Westwood College
- Type: Private for-profit college
- Active: 1953–2016
- Location: Southern California, Denver, Atlanta, Chicago, Westwood College Online, California, Colorado, Georgia, Illinois, and Virginia, United States

= Westwood College =

American private for-profit college

Westwood College was a private for-profit college owned by Alta Colleges Inc. with 15 campus locations in five states and online learning options. Westwood was nationally accredited by the Accrediting Council for Independent Colleges and Schools (ACICS). Since its inception in 1986, Westwood graduated more than 37,000 students. The college closed in March 2016.

==History==
Westwood College was founded in Denver, Colorado, in 1953. For many years, the school was known as Denver Institute of Technology, offering diploma and degree programs in a variety of technical fields.
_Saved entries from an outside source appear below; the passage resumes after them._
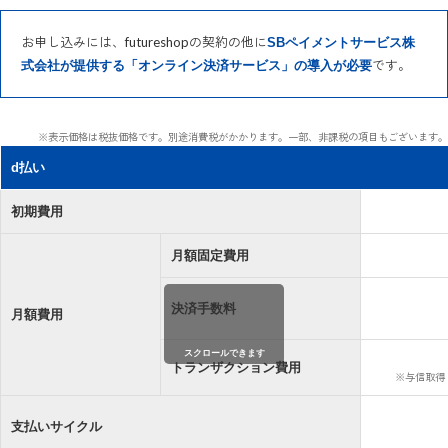
お申し込みには、futureshopの契約の他に
SBペイメントサービス株
です。
式会社が提供する「オンライン決済サービス」の導入が必要
※表示価格は税抜価格です。別途消費税がかかります。一部、非課税の項目もございます。
d払い
初期費用
月額固定費用
決済手数料
月額費用
スクロールできます
トランザクション費用
※与信取得
支払いサイクル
As the school expanded into other industries, the name was changed to Westwood College in 1997.

Westwood College became part of Alta Colleges Inc. (Alta), a system of for-profit higher education institutions that also included Westwood College Online and Redstone College (formerly known as Colorado Aero Tech in Denver). Prior to ceasing operations, there were 15 Westwood College campuses located in five states.

==Issues and controversies==
===2009 class action suit===
In May 2009, Westwood settled a federal lawsuit over misrepresentation of its graduation statistics for $7 million , without admitting wrongdoing.
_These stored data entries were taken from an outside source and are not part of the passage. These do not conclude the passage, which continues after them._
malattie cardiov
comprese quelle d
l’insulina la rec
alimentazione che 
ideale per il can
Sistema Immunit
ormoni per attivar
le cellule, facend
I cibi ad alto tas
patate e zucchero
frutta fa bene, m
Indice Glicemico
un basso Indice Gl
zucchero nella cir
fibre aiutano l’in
Westwood faced a class action arbitration in 2009, challenging its admissions and financial aid practices. The suit against Westwood was dismissed after the court found that it did not warrant class action status. The court ruled that the student who led the class-action suit derived "most if not all, of his knowledge of the case from his attorneys" and appeared to be little more than a bystander to the suit.

The Colorado Attorney General's office reached a settlement with the college in 2012, following a two-year investigation, in which the college did not admit any liability but agreed to pay $2 million in penalties, restitution, and attorneys fees and costs to the state. Westwood was also required to credit another $2.5 million in restitution directly to students who financed their tuition with the school's institutional financing program.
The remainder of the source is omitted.